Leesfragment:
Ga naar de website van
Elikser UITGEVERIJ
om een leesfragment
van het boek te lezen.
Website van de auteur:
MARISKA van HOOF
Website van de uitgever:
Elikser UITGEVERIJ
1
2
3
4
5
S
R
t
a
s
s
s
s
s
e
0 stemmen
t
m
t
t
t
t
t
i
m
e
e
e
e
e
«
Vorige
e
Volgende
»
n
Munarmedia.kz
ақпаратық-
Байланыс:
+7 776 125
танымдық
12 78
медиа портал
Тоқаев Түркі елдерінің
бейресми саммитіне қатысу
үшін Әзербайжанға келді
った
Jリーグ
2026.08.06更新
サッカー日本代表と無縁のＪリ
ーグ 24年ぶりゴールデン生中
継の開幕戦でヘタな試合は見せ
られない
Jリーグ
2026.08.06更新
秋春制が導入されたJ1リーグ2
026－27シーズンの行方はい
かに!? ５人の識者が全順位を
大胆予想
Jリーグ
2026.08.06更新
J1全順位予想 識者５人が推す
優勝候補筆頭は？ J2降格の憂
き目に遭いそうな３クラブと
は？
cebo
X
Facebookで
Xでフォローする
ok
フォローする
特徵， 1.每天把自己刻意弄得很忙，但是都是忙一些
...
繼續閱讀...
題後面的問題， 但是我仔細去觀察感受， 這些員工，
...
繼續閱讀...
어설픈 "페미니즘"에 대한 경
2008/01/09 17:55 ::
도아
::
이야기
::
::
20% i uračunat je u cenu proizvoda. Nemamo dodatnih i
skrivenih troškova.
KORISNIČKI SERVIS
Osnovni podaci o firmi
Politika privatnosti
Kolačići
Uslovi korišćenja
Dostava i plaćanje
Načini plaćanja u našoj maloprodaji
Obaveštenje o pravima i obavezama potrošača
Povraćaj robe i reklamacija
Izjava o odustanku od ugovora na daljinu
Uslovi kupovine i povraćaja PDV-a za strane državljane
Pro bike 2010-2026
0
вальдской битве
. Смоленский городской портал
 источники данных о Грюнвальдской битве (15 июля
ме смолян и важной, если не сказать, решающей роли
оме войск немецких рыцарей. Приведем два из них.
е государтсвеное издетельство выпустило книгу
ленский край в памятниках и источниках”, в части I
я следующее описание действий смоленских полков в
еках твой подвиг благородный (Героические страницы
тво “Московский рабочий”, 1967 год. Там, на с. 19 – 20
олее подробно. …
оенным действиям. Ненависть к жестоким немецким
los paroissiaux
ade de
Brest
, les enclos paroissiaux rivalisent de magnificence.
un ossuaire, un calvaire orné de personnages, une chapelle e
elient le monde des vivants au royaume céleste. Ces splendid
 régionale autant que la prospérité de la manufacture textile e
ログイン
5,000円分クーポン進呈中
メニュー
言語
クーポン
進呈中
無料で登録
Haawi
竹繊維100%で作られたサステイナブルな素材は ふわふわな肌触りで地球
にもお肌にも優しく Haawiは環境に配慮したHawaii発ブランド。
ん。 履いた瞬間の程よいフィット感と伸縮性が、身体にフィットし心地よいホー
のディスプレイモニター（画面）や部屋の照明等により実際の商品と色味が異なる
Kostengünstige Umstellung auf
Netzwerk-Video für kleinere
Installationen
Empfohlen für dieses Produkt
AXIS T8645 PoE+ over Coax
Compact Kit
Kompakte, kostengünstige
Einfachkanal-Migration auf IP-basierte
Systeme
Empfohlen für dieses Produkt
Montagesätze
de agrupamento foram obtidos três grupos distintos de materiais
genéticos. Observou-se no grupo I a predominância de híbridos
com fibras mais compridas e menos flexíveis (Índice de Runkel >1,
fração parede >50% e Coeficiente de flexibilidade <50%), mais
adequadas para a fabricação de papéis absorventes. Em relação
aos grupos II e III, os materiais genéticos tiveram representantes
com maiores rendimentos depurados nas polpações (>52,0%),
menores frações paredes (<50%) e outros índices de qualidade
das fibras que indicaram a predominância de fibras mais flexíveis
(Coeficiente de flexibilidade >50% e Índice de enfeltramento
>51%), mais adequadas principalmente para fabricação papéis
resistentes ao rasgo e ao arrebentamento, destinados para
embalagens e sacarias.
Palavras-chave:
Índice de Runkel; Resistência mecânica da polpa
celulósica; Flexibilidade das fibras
++++++++++++++++++++
PROBLEM REQUIREMENTS: Within the data above, find the lines that contain the word "fibras" and copy each of them.

RESULT FOR THIS TASK:
com fibras mais compridas e menos flexíveis (Índice de Runkel >1,
das fibras que indicaram a predominância de fibras mais flexíveis
celulósica; Flexibilidade das fibras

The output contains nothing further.